**Instructions to follow**: Begin with the line holding "запрашивать 5-15 сатоши", then print every line after it through the end of the data, exactly and with nothing added.

**Excerpts from a dataset**:

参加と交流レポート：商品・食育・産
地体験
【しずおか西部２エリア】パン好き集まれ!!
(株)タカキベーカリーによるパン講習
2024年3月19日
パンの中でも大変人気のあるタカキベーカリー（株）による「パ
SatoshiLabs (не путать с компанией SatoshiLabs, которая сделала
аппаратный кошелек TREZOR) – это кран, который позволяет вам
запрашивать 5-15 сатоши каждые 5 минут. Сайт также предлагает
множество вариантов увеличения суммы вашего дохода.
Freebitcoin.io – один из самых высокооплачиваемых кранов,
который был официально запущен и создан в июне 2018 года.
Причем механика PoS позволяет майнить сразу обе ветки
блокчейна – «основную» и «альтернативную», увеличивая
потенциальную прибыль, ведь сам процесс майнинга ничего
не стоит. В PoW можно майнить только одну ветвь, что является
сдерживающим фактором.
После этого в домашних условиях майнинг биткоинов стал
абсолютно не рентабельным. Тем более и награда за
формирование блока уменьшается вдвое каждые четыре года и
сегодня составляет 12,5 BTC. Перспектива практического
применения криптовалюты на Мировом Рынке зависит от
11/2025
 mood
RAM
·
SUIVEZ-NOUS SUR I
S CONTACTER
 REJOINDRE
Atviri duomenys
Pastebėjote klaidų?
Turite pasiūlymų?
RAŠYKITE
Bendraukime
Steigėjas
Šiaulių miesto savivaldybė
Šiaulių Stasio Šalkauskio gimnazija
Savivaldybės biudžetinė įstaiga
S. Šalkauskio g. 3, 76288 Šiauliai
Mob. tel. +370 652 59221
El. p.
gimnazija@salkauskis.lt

**Completed task**:
запрашивать 5-15 сатоши каждые 5 минут. Сайт также предлагает
множество вариантов увеличения суммы вашего дохода.
Freebitcoin.io – один из самых высокооплачиваемых кранов,
который был официально запущен и создан в июне 2018 года.
Причем механика PoS позволяет майнить сразу обе ветки
блокчейна – «основную» и «альтернативную», увеличивая
потенциальную прибыль, ведь сам процесс майнинга ничего
не стоит. В PoW можно майнить только одну ветвь, что является
сдерживающим фактором.
После этого в домашних условиях майнинг биткоинов стал
абсолютно не рентабельным. Тем более и награда за
формирование блока уменьшается вдвое каждые четыре года и
сегодня составляет 12,5 BTC. Перспектива практического
применения криптовалюты на Мировом Рынке зависит от
11/2025
 mood
RAM
·
SUIVEZ-NOUS SUR I
S CONTACTER
 REJOINDRE
Atviri duomenys
Pastebėjote klaidų?
Turite pasiūlymų?
RAŠYKITE
Bendraukime
Steigėjas
Šiaulių miesto savivaldybė
Šiaulių Stasio Šalkauskio gimnazija
Savivaldybės biudžetinė įstaiga
S. Šalkauskio g. 3, 76288 Šiauliai
Mob. tel. +370 652 59221
El. p.
gimnazija@salkauskis.lt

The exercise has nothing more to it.